State funding of legal services today
After the labour government introduced the Access to Justice Act 1999, there were some major reforms introduced to improve the quality and accessibility of the legal services whilst not over spending the government budget.
On the 1st April 2001 the Legal services commission was established to replace the previous legal Aid board that was abolished.
The first step taken by the legal services commission was to introduce a quality control mark.
The Quality Mark
The legal commission introduced a quality mark which is attached to all sorts of legal information allowing the general public to make a better informed choice about the legal services they choose to use. The mark may be attached to leaflets and information guides as well as solicitor firms and regulatory bodies.
For an association to gain the quality mark of the legal services commission, they have to meet certain standards so that every company that has achieved it will be of the same, consistently high standard.
Community legal services partnership
The legal services commission is under the obligation to liaise with all other services and providers of legal advice in order to create a network of services that will allow the legal services commission to see where there is a shortfall of advice services or where certain regions may lack the services needed to allow consistent representation whether rich or poor.
To do this, the community legal service commission has set up a community legal services partnership (CLSP’s, in each local authority area. These partnerships will share ideas, expertise and advice on what works and what does not.
Funding of the Community legal services
The financial funding of the community legal services comes from a community legal services fund, containing a fixed amount of money, set aside each year from the government budget.
Only advice agencies and solicitors that are registered with the legal community service are permitted to be paid through the fund set aside for financial legal help.
If the topic is a specialised area of law, then the commission will use the fund to obtain specialist firms with the ability to find the best advice and assistance possible for the clients. The type of specialist areas may include family litigation, immigration, mental health and clinical negligence.

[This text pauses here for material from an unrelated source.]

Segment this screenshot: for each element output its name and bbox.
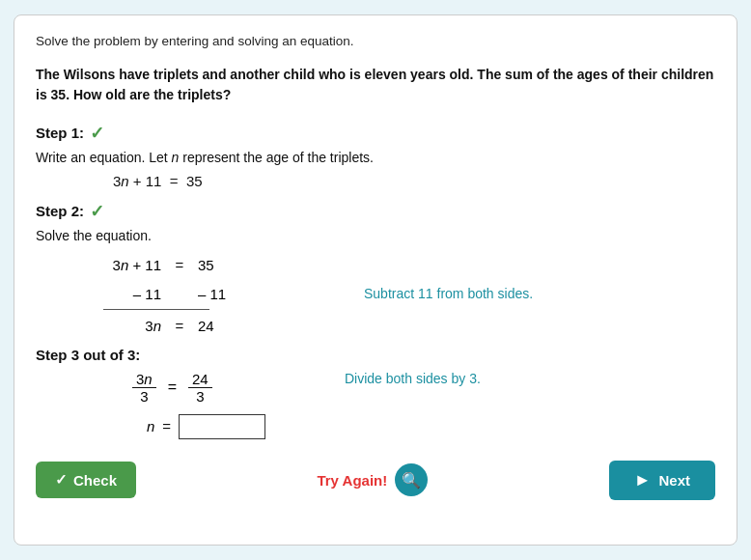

What services are funded by the legal community services
The direct funding from the community legal services fund will provide financial help for the following services:
The legal help service provides initial help, assistance and guidance on a range of legal matters. This is a means tested service and has taken over from the duties covered by the previous ‘green paper’ scheme.
Help at Court
This is also a means tested service, and appoints someone, usually a solicitor or advisor, to speak on behalf of the client in court hearings, without formally acting on their behalf. This representation does not usually cover all the legal proceedings, and may just be applied for certain court hearings.
This service will establish if mediation is the best form of dispute resolution within a family problem, and if mediation is the best way forward, the service will offer the family the chance to participate in free family mediation.
Funding is made available for people to receive representation during legal proceedings. This scheme takes over from the previous civil aid scheme.
Family help is funded by the legal community services fund in order to provide help and guidance for families during legal disputes through negotiation and problem solving initiatives. If this process is not successful, then the funding will provide the initiative to carry out court proceedings and will provide the cost of any legal representation.
What services are not paid for by the legal community services fund?
There are certain services that are no longer covered by the legal community services fund, these include:
- Personal Injury cases
- Cases of defamation and malicious falsehood
- Disputes arising through the course of business
- Legal matters that occur as a result of a partnership, trusts or boundary disputes or company disputes
The above legal problems have been completely removed from eligibility of state funding as the government do not see matters of this nature being sufficiently important enough to require government help.
Am I eligible for legal funding?
Whether or not a person is eligible to receive financial help with their legal issues will depend on three things:
- Type of legal problem
- Probability of winning your case
Financial conditions on legal help
A person will be eligible to apply for legal aid, if they or a partner receives the following government help:
- Income support
- Income-related Employment and Support Allowance
- Income-based Jobseeker’s Allowance
- Guarantee credit part of Pension Credit.
- If you have a gross monthly income of £2,657, then you will not be eligible to apply for legal aid. The gross income is the money you ear before tax and national insurance are deducted.
- If you have more than four children, then for every additional child over the fourth, the limit permitted to be earned per month to still be eligible for legal aid increases by £222.
- If you have 5 children you are allowed to earn a maximum of £2879
- If you have 10 children, the limit is £3989 gross income per month.
- If you have a disposable capital (savings) of £80,000 or more you will not be eligible for legal help. This will include money in the bank, investments in property and valuable items.